Au pied de la Burj Khalifa

La Burj Khalifa, à Dubai (Émirats Arabes Unis), est depuis 2009 la construction humaine la plus élevée du monde, haute de 828 mètres.

On la voit de loin, à travers la brume du désert d’Arabie et du Golfe Persique, deux ou trois fois plus haute que les autres plus hautes constructions de Dubai.

On s’en rapproche graduellement, on tourne autour. On passe des zones urbanisées, et des pans de désert pas encore urbanisés.

Et puis vient le moment où, descendant du véhicule, on se retrouve devant, à quelques centaines de mètres à pied.

On est alors plus près de sa base que sa base n’est de son sommet. On essaie de se prendre en photo, ou on se fait prendre en photo, avec la Burj Khalifa en arrière-plan, et on réalise qu’il faut des angles très inhabituels pour la faire rentrer toute entière dans le cadre du viseur.

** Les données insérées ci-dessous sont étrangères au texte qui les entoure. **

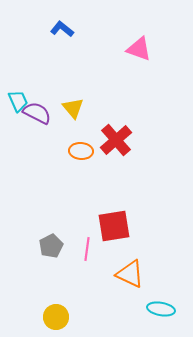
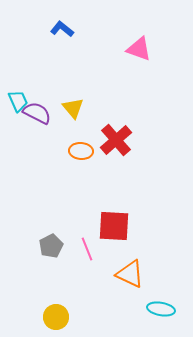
red square: rotated 12 degrees clockwise
pink line: rotated 30 degrees counterclockwise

On y est. On est arrivé à la Burj Khalifa.

C’est alors que je vis le Pendule.

Joie. Admiration. Émerveillement. Enthousiasme.

La première réaction c’est « They did it! »

La deuxième réaction c’est « We did it! »

La première réaction c’est « They did it! »

« Ils l’ont fait ! » « P… ils l’ont fait ! » « P… de b… de m… ils l’ont fait ! » Les Émirats Arabes Unis sont un pays curieux, sur lequel je reviendrai dans un ou plusieurs billets. On est dans le désert. On est au bord du Golfe Persique. Il y a quarante ans, Dubai était un petit village de pêcheurs. Il y a cinquante ans, ce pays, qui n’en était pas encore vraiment un, abritait autant d’habitants, qu’un ou deux arrondissements de Paris. Aujourd’hui… aujourd’hui, entre autres, c’est là où est la plus haute tour du monde.

828 mètres !

Les touristes visitent le 124ème étage, à 555 mètres au-dessus du plancher des chameaux.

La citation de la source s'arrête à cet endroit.